When the electronic component 140 is mounted on the upper surface of the first wiring substrate 110, a conductor ball 130A (one example of a first conductor ball) that is used to form the connection member 130 is mounted at the position of the upper surface pad 113a (Step S108). The conductor ball 130A is formed by covering the lower core 131 by the solder 133. Then, as a result of the reflow process being performed (Step S109), the conductor ball 130A is bonded to the upper surface pad 113a by the solder 133 disposed around the lower core 131.

Up to the steps described above, for example, as illustrated in FIG. 7, the conductor ball 130A is bonded to the upper surface pad 113a. As a result of this, the first wiring substrate 110 that forms a lower layer of the semiconductor device 100 is obtained. FIG. 7 is a diagram illustrating a specific example of a conductor ball mounting step. The electronic component 140 is mounted on the upper surface of the obtained first wiring substrate 110, and the conductor ball 130A is bonded to the upper surface pad 113a that is exposed from the opening portion formed in the protective insulating layer 112. The diameter of the conductor ball 130A may be set to about, for example, 100 to 250 μm.

Moreover, it is preferable that the first wiring substrate 110 is manufactured as an aggregate object such that the plurality of the first wiring substrates 110 are arrayed, instead of being manufactured as a single unit. In the aggregate object, for example, the first wiring substrate 110 is manufactured in individual sections that are divided into a grid shape.
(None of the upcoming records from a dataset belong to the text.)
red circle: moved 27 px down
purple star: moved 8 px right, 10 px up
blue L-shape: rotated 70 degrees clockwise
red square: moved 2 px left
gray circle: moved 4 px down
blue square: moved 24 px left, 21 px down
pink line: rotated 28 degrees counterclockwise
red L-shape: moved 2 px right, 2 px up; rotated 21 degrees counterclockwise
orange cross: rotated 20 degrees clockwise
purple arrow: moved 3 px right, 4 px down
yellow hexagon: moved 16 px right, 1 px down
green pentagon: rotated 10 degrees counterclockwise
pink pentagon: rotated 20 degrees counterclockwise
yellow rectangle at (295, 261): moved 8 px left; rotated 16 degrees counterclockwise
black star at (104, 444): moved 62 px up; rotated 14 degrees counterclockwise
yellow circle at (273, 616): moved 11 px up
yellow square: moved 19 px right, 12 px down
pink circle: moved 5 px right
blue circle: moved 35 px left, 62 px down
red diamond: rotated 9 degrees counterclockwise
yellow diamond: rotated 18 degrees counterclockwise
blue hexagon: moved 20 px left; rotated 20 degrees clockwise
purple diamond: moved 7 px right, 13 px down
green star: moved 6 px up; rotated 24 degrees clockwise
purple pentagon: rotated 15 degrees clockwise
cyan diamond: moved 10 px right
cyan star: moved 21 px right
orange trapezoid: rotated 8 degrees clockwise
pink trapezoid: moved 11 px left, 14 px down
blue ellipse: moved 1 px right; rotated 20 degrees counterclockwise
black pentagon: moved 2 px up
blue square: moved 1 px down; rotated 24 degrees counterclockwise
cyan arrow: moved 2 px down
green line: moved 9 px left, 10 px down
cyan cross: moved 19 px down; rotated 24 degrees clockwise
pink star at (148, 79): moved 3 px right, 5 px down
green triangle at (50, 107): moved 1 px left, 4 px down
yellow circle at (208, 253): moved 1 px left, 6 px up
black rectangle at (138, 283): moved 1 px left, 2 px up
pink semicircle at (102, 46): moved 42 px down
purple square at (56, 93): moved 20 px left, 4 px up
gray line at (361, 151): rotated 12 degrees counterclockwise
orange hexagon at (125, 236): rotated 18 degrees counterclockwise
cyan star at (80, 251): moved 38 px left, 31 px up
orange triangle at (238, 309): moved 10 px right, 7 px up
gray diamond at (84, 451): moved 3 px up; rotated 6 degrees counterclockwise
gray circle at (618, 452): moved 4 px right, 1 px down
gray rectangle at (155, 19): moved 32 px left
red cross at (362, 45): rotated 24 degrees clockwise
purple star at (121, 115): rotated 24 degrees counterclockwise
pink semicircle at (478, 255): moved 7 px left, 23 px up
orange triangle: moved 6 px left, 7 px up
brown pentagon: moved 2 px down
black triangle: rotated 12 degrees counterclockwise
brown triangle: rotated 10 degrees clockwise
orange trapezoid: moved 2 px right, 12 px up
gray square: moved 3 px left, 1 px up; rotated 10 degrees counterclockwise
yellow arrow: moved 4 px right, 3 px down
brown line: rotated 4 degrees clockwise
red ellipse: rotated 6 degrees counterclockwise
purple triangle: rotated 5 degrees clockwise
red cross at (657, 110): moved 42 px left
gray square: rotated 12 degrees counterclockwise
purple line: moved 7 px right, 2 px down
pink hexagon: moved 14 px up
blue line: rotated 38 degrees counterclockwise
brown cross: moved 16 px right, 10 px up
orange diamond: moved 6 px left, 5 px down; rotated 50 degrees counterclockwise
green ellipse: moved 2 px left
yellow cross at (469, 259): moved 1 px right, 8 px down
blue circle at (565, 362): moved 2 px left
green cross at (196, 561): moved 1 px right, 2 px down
In the following, FIG. 8 is a flowchart illustrating a method of manufacturing the second wiring substrate 120 according to the embodiment.

First, a wiring layer is formed on each of the upper surface and the lower surface of the substrate 121 (Step S201). Specifically, for example, the wiring layers formed on the upper surface and the lower surface of the substrate 121 are sequentially formed by using the semi-additive method. The upper surface pad 123 is included in the wiring layer formed on the upper surface of the substrate 121, and the lower surface pad 125 is included in the wiring layer formed on the lower surface of the substrate 121. Then, the protective insulating layer 124 that includes an opening portion is formed on the lower surface of the substrate 121 at the position of the lower surface pad 125 (Step S202), and the solder resist layer 122 that includes an opening portion is formed on the upper surface of the substrate 121 at the position of the upper surface pad 123 (Step S203). The solder resist layer 122 and the protective insulating layer 124 are obtained by, for example, laminating a photosensitive resin film on the upper surface and the lower surface of the substrate 121 or applying a liquid or paste resin on the upper surface and the lower surface of the substrate 111, performing a process of exposure and image development on the laminated or applied resin by using a photolithography method, and patterning to a desired shape.

Up to the steps described above, for example, as illustrated in FIG. 9, the second wiring substrate 120 in which the upper surface pad 123 is exposed from an opening portion 122a formed in the solder resist layer 122 on the upper surface of the substrate 121 and the lower surface pad 125 is exposed from an opening portion 124a formed in the protective insulating layer 124 on the lower surface of the substrate 121 is formed. FIG. 9 is a schematic diagram illustrating a cross-sectional view of the second wiring substrate. The lower surface pad 125 is a pad that is connected to the connection member 130, and includes the inner pad 125-1 and the outer pad 125-2. The inner pad 125-1 is a pad that is connected to the connection members 130a that are included in the plurality of the connection members 130 and that are arrayed in the innermost row with respect to the electronic component 140, and the outer pad 125-2 is a pad that is connected to the connection members 130b that are located at a position away from the electronic component 140 than the connection member 130a.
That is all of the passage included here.